Alex Lamotte : "si l’enfant se baigne, l’adulte référent est dans l’eau avec lui"

Axel Lamotte, secrétaire général adjoint du syndicat national professionnel des maîtres-nageurs et sauveteur, était l'invité de Jean-Marie Bordry dans "Les vraies voix de l'été" sur Sud Radio.

Des enfants s'amusent dans l'eau d'une piscine installée au terrain Poincaré, le 24 juillet à la Courneuve, lors de la cinquième édition de l'opération Courneuve-Plage qui durera cinq semaines. (Photo by BERTRAND LANGLOIS / AFP)

Le gouvernement et les secouristes ont, comme chaque année, lancé une mise en garde contre les noyades, en particulier de jeunes et d’enfants, qui se sont multipliées ces dernières semaines. Deux adolescents se sont noyés dans l’Aude, trois enfants dans l’Indre-et-Loire.
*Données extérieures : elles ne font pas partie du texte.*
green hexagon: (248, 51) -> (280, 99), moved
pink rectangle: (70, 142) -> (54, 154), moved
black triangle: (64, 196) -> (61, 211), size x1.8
Le secrétaire d’État Adrien Taquet a appelé à la responsabilité des parents tandis que le Samu de Vendée a lancé une campagne choc sur Twitter avec le hashtag #nelesquittezpasdesyeux.

 

Il ne faut pas quitter les enfants des yeux

Axel Lamotte, secrétaire général adjoint du syndicat national professionnel des maîtres-nageurs et sauveteur, rappelle que, souvent, "les enfants ne savent pas nager" et "n’ont pas conscience du danger". Il donne un conseil simple pour éviter les tragédies : "ne pas les quitter des yeux" et "se baigner avec eux".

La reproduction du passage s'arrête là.